======== Data ========

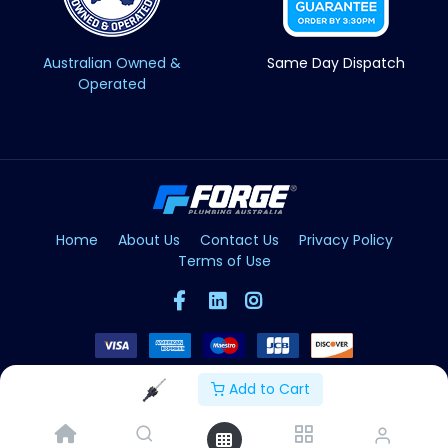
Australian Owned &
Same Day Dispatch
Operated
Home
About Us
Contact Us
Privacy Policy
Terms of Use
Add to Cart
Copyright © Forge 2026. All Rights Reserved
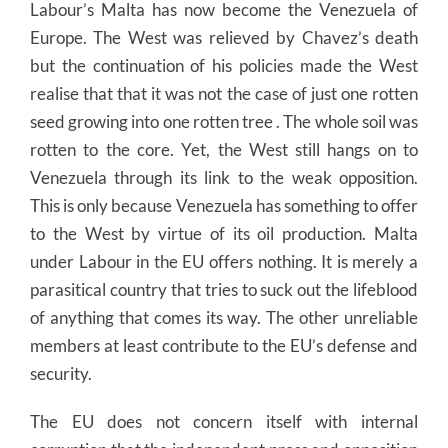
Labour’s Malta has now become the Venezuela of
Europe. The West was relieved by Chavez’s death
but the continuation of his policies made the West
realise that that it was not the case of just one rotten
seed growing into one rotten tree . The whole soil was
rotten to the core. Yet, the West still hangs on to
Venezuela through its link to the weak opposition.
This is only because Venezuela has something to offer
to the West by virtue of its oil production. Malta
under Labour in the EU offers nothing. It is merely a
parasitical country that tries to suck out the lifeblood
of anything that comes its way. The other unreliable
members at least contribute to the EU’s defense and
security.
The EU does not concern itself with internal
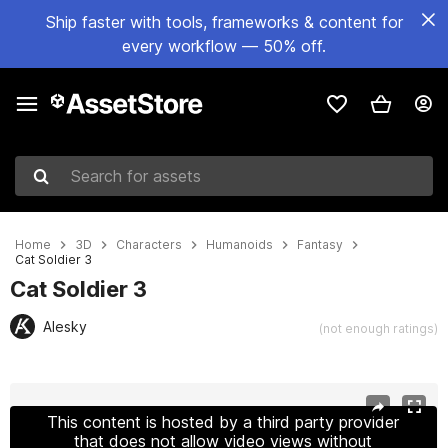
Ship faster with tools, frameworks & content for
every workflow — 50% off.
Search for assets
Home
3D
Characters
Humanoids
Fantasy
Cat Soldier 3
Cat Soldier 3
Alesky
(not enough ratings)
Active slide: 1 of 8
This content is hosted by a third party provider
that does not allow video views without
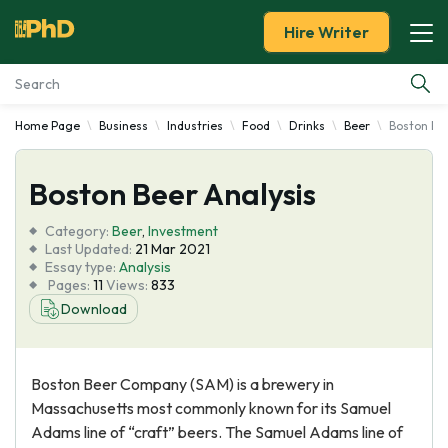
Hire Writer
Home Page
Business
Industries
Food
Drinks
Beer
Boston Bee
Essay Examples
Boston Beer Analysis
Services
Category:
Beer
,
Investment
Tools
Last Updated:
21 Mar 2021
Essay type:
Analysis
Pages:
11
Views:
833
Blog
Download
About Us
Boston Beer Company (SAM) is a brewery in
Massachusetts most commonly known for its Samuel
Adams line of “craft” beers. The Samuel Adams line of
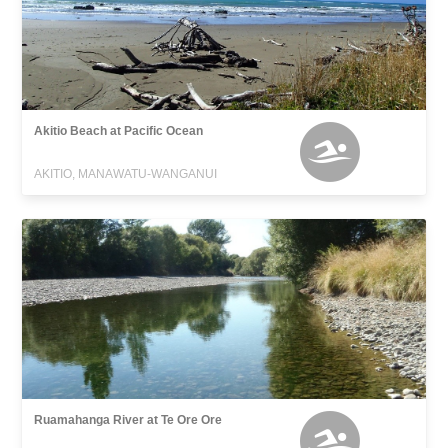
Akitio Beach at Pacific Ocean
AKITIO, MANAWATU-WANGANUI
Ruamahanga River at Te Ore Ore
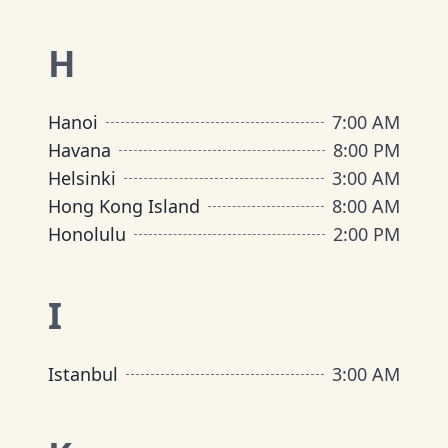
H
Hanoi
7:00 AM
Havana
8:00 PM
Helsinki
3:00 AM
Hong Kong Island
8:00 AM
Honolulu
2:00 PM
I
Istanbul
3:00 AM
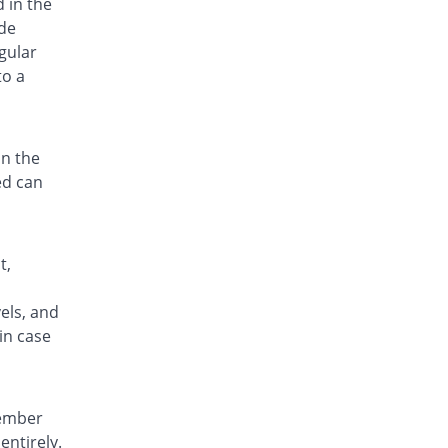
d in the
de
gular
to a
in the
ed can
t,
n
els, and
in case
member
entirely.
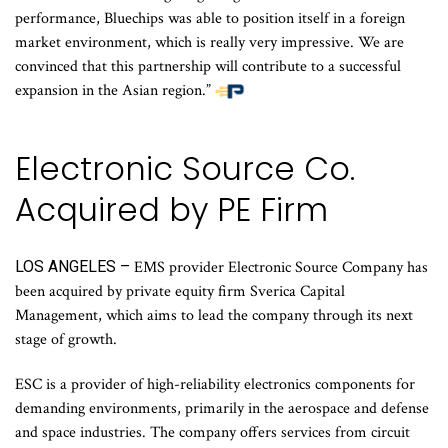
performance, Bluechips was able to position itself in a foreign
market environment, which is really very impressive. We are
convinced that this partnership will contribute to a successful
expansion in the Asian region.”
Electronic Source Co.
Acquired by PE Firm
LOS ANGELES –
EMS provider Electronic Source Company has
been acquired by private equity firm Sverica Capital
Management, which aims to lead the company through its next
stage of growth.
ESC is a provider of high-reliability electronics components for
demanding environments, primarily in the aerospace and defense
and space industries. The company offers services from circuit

========

Exercise requirements: Set down all of the entries exactly as they appear, but keep the images out.

Problem solution:
Australian Owned &
Same Day Dispatch
Operated
Home
About Us
Contact Us
Privacy Policy
Terms of Use
Add to Cart
Copyright © Forge 2026. All Rights Reserved
Labour’s Malta has now become the Venezuela of
Europe. The West was relieved by Chavez’s death
but the continuation of his policies made the West
realise that that it was not the case of just one rotten
seed growing into one rotten tree . The whole soil was
rotten to the core. Yet, the West still hangs on to
Venezuela through its link to the weak opposition.
This is only because Venezuela has something to offer
to the West by virtue of its oil production. Malta
under Labour in the EU offers nothing. It is merely a
parasitical country that tries to suck out the lifeblood
of anything that comes its way. The other unreliable
members at least contribute to the EU’s defense and
security.
The EU does not concern itself with internal
Ship faster with tools, frameworks & content for
every workflow — 50% off.
Search for assets
Home
3D
Characters
Humanoids
Fantasy
Cat Soldier 3
Cat Soldier 3
Alesky
(not enough ratings)
Active slide: 1 of 8
This content is hosted by a third party provider
that does not allow video views without
Hire Writer
Home Page
Business
Industries
Food
Drinks
Beer
Boston Bee
Essay Examples
Boston Beer Analysis
Services
Category:
Beer
,
Investment
Tools
Last Updated:
21 Mar 2021
Essay type:
Analysis
Pages:
11
Views:
833
Blog
Download
About Us
Boston Beer Company (SAM) is a brewery in
Massachusetts most commonly known for its Samuel
Adams line of “craft” beers. The Samuel Adams line of
Akitio Beach at Pacific Ocean
AKITIO, MANAWATU-WANGANUI
Ruamahanga River at Te Ore Ore
H
Hanoi
7:00 AM
Havana
8:00 PM
Helsinki
3:00 AM
Hong Kong Island
8:00 AM
Honolulu
2:00 PM
I
Istanbul
3:00 AM
d in the
de
gular
to a
in the
ed can
t,
n
els, and
in case
member
entirely.
performance, Bluechips was able to position itself in a foreign
market environment, which is really very impressive. We are
convinced that this partnership will contribute to a successful
expansion in the Asian region.”
Electronic Source Co.
Acquired by PE Firm
LOS ANGELES –
EMS provider Electronic Source Company has
been acquired by private equity firm Sverica Capital
Management, which aims to lead the company through its next
stage of growth.
ESC is a provider of high-reliability electronics components for
demanding environments, primarily in the aerospace and defense
and space industries. The company offers services from circuit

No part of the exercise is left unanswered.